Antwort auf Und weil es eben für die… von Stereo Typ
Mir scheint, Sie verstehen …
Mir scheint, Sie verstehen ‚Toleranz‘ nicht:
Der eine mag genauso das tun dürfen wie der andere;
(niemand fordert Sie auf, die Fahne auszuhängen, Sie fordern den anderen nicht auf, diese abzuhängen: das ist Toleranz - und nicht, dass der andere das tun muss, was SIE möchten)
Das ist wiederum Laissez…
Das ist wiederum Laissez-faire, Beliebigkeit - unter dem Deckmantel von Toleranz.

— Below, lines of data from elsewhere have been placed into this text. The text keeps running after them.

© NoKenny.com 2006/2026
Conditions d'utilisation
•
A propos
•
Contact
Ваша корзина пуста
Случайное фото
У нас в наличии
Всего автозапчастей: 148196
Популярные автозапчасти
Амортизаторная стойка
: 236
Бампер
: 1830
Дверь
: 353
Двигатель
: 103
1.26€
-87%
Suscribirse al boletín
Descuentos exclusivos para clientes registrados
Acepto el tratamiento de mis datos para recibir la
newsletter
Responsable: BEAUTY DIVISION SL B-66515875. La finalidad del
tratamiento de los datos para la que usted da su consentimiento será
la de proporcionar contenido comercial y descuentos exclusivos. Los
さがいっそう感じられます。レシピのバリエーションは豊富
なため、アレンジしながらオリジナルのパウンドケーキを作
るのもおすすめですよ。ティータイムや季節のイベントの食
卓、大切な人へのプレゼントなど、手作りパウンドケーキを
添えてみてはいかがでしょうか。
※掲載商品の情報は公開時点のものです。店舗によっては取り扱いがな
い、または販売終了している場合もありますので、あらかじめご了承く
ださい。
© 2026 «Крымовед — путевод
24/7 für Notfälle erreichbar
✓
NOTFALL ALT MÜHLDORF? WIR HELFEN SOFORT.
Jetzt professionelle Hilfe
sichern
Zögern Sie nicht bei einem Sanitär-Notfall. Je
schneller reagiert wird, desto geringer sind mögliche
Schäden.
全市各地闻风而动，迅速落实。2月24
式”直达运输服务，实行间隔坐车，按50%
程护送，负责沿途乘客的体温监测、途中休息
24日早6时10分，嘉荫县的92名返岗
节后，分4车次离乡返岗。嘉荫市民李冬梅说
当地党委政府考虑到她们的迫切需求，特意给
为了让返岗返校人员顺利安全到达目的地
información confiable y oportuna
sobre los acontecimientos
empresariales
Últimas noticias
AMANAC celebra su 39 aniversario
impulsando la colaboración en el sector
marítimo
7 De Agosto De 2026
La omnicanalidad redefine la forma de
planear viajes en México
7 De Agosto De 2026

Weil ich dafür bin, möglichst wenige Fahnen auszuhängen und bestimmte Werte nicht durch Symbolik zu entwerten, bin ich jetzt plötzlich der „Intolerante“.
Geschickt gemacht, aber nicht zielführend.
Antwort auf Das ist wiederum Laissez… von Stereo Typ
Als intolerant gilt man ja…
Als intolerant gilt man ja auch schon automatisch, wenn man mal nicht Position mit erhobenen moralischen Zeigefinger bezieht.
„Sich nicht zu äußern, ist schon eine Meinung“
Natürlich ist damit eine intolerante Meinung gemeint. Schon eine eigentümliche Einstellung, wenn einem beim Schweigen alles mögliche unterstellt wird. In meinen Augen ist das ein wiklicher Ausdruck von Intoleranz der unserer Diskussionkultur sicher nicht gut tut.
Antwort auf Als intolerant gilt man ja… von K V
Grubers Aussage, die Sie aus…
Grubers Aussage, die Sie aus dem Kontext reißen, ist klar auf „öffentlich finanzierte Körperschaften“ bezogen, nicht auf Hinz und Kunz. Steht schwarz auf weiß da.
Antwort auf Das ist wiederum Laissez… von Stereo Typ
Man soll also das Symbol für…
Man soll also das Symbol für einen Wert nicht öffentlich zeigen, weil sonst der Wert, der durch das Symbol verkörpert wird, geschmälert würde... Weshalb schafft man denn ein Symbol für einen Wert, wenn nicht um diesen Wert zu demonstrieren?
Zu Ihrem Verständnis von Toleranz rekapituliere ich: Sie erachten es als geschuldeten Akt der Toleranz, dass Menschen ihre Haltung nicht zeigen, weil Sie diese Haltung nicht teilen. Gleichzeitig verlangen Sie dadurch, dass diese Menschen auch noch tolerant gegenüber ihrer Intoleranz sind. Worin besteht im Gegenzug Ihre Toleranz? Dass sie jene Haltung haben dürfen, aber bitte nicht öffentlich? Oder ist Toleranz für Sie eine Einbahnstraße, weil ihre Befindlichkeiten wichtiger sind, als jene anderer?
Womit sich die Frage stellt: Donald. bist du das?